Perhaps driving style and the controller being used plays a part as well. Not good vs bad.... just different. A case of what your used to? I'm not sure, but I wouldn't have put in 4 more hairpins if I had trouble with the first. Same with the 6 inch curves. If they were a problem ... wouldn't have glued'em down. My first permanent layout had 5 hairpins and lotsa 6's. On my hairpins, smaller tjets could almost could get through at the same time. I had 2 MEV Mini's and 2 MEV D-Types that were a BLAST racing together through the hairpins. My second permanent layout (the current one) has 1 hairpin. The next layout will have ZERO hairpins.
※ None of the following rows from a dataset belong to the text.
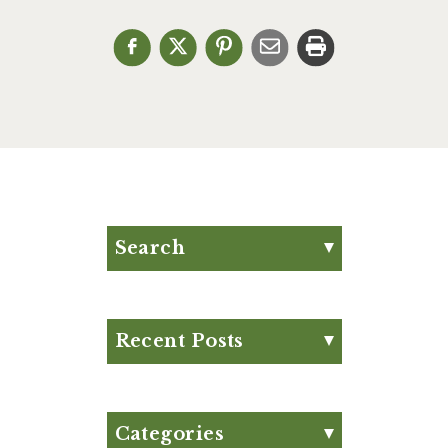
Search
Search for:
Search
Recent Posts
Eat Your Way to Stronger
Bones
August Club Fx-
Categories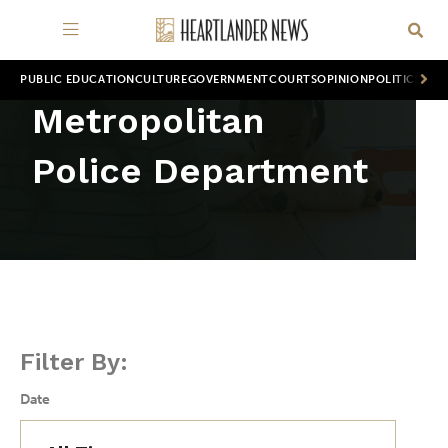
PUBLIC EDUCATION
CULTURE
GOVERNMENT
COURTS
OPINION
POLITICS
WOR
Metropolitan
Police Department
Filter By:
Date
Why?.... For a change!!! I still have no plans for any chassis except tjets and tuffys.... Just changing my layout errrrr...because I can!! My offer still stands though, if anyone wants a hairpin, just PM me with your address and I'll send ya one.  nd


----------



## AZSlot Racer (Dec 5, 2007)

I have a 6" 180 degree turn at the end of a semi technical section that includes the hairpin. The Slotman file is close but I have an 18" curve going into the last 180 turn. I'm still experimenting but this is the best layout so far, it might be the one that gets nailed down and landscaped.


----------



## Slott V (Feb 3, 2005)

I've always thought if you're going to include a hairpin you should do 2 of them so the other lanes have the same challenge.


----------



## Crimnick (May 28, 2006)

Slott V said:


> I've always thought if you're going to include a hairpin you should do 2 of them so the other lanes have the same challenge.


Not a problem with lane rotation... :thumbsup: 

But since the hairpin is also a lane squeeze..I threw a 9" lane squeeze on the outer entrance to the 6" outer hairpin...for the joy of the other two racers...

But I'm just evil that way...

That's why I call that section the "mosh pit"....


----------